We caught up with Andrew to talk about how passion and experimentation lead to the creation of Archies Hot Chicken, and the fight against the council for a more vibrant street food culture.

Archies Hot Chicken Pop Up

What first peaked your interest in Nashville Fried Chicken?

I’ve always had an interest in food and cooking. It kind of came from my folks both doing shift work when I was younger. I got into all sorts of cooking and was always chipping away at some kind of cuisine or style of cooking. I got into barbeque in around 2018/2019. I got a fair few barbeques under my belt and got reasonably good at it. It wasn’t particularly pretty but it was tasty.

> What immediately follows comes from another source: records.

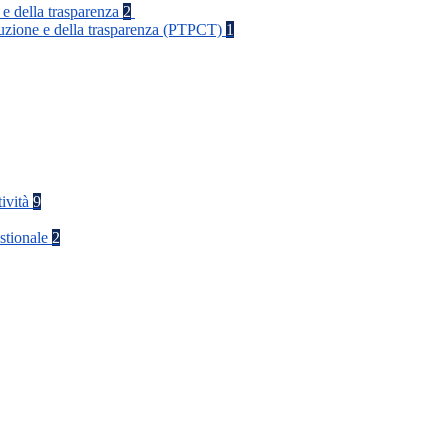
 e della trasparenza
2
rruzione e della trasparenza (PTPCT)
1
tività
9
stionale
2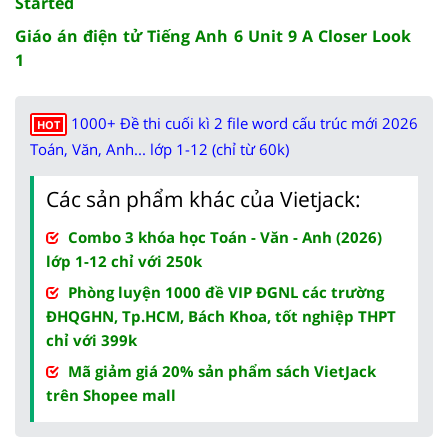
Started
Giáo án điện tử Tiếng Anh 6 Unit 9 A Closer Look
1
1000+ Đề thi cuối kì 2 file word cấu trúc mới 2026
HOT
Toán, Văn, Anh... lớp 1-12 (chỉ từ 60k)
Các sản phẩm khác của Vietjack:
Combo 3 khóa học Toán - Văn - Anh (2026)
lớp 1-12 chỉ với 250k
Phòng luyện 1000 đề VIP ĐGNL các trường
ĐHQGHN, Tp.HCM, Bách Khoa, tốt nghiệp THPT
chỉ với 399k
Mã giảm giá 20% sản phẩm sách VietJack
trên Shopee mall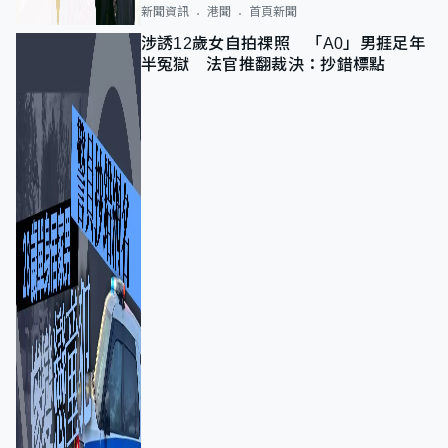
新聞資訊
港聞
首頁新聞
涉誘12歲女自拍祼照 「A0」男捱足年
半冤獄 法官推翻裁決：抄錯標點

That lead to me doing a fair amount of research on YouTube. It was around the time Howlin’ Rays was catching fire internationally. I’d recently bought a frier – I was playing with some generic fried chicken – and I just went ‘hang on. I’m already making fried chicken, I may as well have a crack at some Nashville stuff.’

It was kind of a perfect storm, because at the same time the Facebook page ‘Perth Burger Hunters’ was starting to grab some traction. Perth was kind of in a ‘Burgernaissance’ I suppose you could call it. It wasn’t just Jus and Grill’d anymore, we were starting to get some good ones like Meat & Bun, Short Order and Hoodburger. I just started going to these places, posting reviews and psychoanalysing them like I do. That kept my interest in food going.

I went on a training course to Melbourne and realised I’d had [Nashville style chicken] like this years ago. So, I started to decide what I wanted to base mine off of. I knew I wanted to create something accessible but still had the fun of spicy food and my love of classic Perth flavours.

When did you decide to take it to the next level?

I started playing around and posting on ‘Perth Burger Hunters.’ At that stage, Don from Big Don’s Smoked Meats was scouring the internet for special ideas. Something as a side option. Him and Tristan were doing smash burgers at bowls clubs around Perth which was going really well. They literally just sent me a message one day asking ‘how would you like to sell [your chicken]?’ I was like, ‘I was just having fun tinkering and posting photos, but that sounds amazing.’

My Aunty had done food businesses for most of her life – mainly chutneys and things like that – and still does. I’d always been interested in that kind of business. I knew I’d be crazy to say ‘no’ to that kind of opportunity.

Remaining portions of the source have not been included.